Exercise aim
Return the entries below word for word; no images should appear in the copy.

BEGIN Data for processing

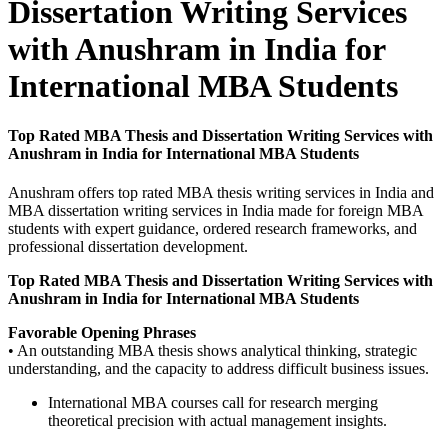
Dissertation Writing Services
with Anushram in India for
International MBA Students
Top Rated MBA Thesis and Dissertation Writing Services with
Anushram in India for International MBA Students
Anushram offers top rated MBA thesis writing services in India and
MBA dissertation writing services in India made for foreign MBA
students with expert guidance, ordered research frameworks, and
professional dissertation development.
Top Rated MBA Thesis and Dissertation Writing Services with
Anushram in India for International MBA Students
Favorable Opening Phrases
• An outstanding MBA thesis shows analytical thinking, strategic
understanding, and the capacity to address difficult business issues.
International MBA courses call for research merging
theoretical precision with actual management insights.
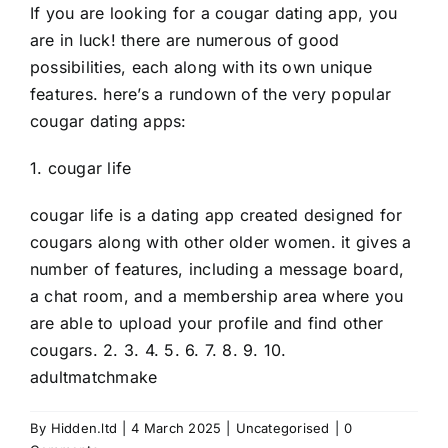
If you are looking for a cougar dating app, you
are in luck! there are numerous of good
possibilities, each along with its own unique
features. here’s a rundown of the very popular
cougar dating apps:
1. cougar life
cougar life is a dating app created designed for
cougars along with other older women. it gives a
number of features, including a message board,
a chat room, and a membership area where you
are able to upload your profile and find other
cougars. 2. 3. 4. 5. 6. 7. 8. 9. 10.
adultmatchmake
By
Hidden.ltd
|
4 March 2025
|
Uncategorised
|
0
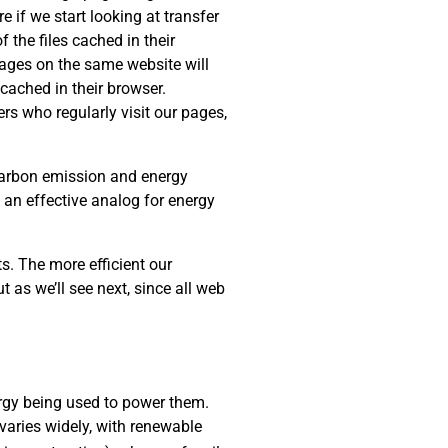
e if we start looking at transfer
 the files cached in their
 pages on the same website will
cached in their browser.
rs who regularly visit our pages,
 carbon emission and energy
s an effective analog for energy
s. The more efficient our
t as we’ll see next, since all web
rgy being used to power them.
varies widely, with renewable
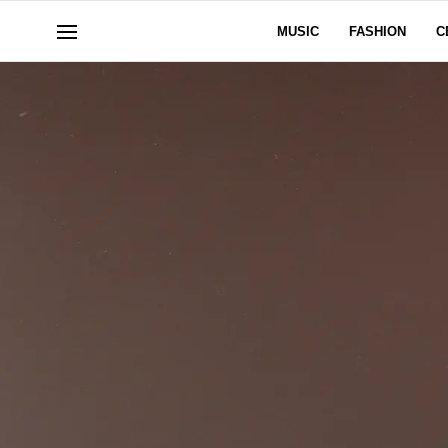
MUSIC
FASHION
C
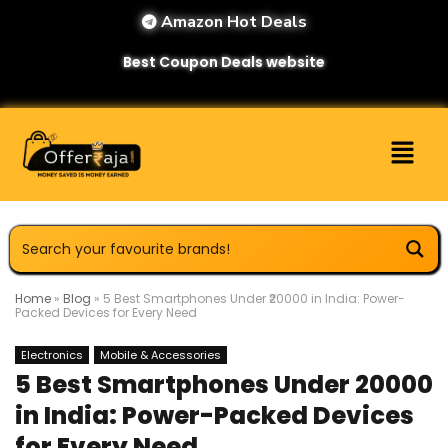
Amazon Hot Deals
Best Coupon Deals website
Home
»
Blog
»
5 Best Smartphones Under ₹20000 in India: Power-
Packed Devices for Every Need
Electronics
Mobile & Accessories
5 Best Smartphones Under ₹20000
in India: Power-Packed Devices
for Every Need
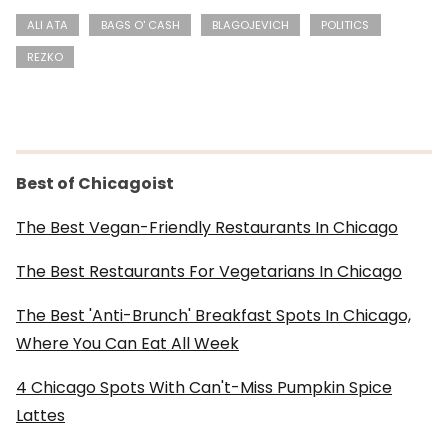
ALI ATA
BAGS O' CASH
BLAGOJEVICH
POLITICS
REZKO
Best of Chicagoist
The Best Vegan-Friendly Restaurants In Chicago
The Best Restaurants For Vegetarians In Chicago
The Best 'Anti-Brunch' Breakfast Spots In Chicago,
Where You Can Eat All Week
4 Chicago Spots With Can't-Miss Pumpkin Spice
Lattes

END Data for processing

Result for this task
Dissertation Writing Services
with Anushram in India for
International MBA Students
Top Rated MBA Thesis and Dissertation Writing Services with
Anushram in India for International MBA Students
Anushram offers top rated MBA thesis writing services in India and
MBA dissertation writing services in India made for foreign MBA
students with expert guidance, ordered research frameworks, and
professional dissertation development.
Top Rated MBA Thesis and Dissertation Writing Services with
Anushram in India for International MBA Students
Favorable Opening Phrases
• An outstanding MBA thesis shows analytical thinking, strategic
understanding, and the capacity to address difficult business issues.
International MBA courses call for research merging
theoretical precision with actual management insights.
If you are looking for a cougar dating app, you
are in luck! there are numerous of good
possibilities, each along with its own unique
features. here’s a rundown of the very popular
cougar dating apps:
1. cougar life
cougar life is a dating app created designed for
cougars along with other older women. it gives a
number of features, including a message board,
a chat room, and a membership area where you
are able to upload your profile and find other
cougars. 2. 3. 4. 5. 6. 7. 8. 9. 10.
adultmatchmake
By
Hidden.ltd
|
4 March 2025
|
Uncategorised
|
0
e if we start looking at transfer
 the files cached in their
 pages on the same website will
cached in their browser.
rs who regularly visit our pages,
 carbon emission and energy
s an effective analog for energy
s. The more efficient our
t as we’ll see next, since all web
rgy being used to power them.
varies widely, with renewable
MUSIC
FASHION
C
Amazon Hot Deals
Best Coupon Deals website
Home
»
Blog
»
5 Best Smartphones Under ₹20000 in India: Power-
Packed Devices for Every Need
Electronics
Mobile & Accessories
5 Best Smartphones Under ₹20000
in India: Power-Packed Devices
for Every Need
ALI ATA
BAGS O' CASH
BLAGOJEVICH
POLITICS
REZKO
Best of Chicagoist
The Best Vegan-Friendly Restaurants In Chicago
The Best Restaurants For Vegetarians In Chicago
The Best 'Anti-Brunch' Breakfast Spots In Chicago,
Where You Can Eat All Week
4 Chicago Spots With Can't-Miss Pumpkin Spice
Lattes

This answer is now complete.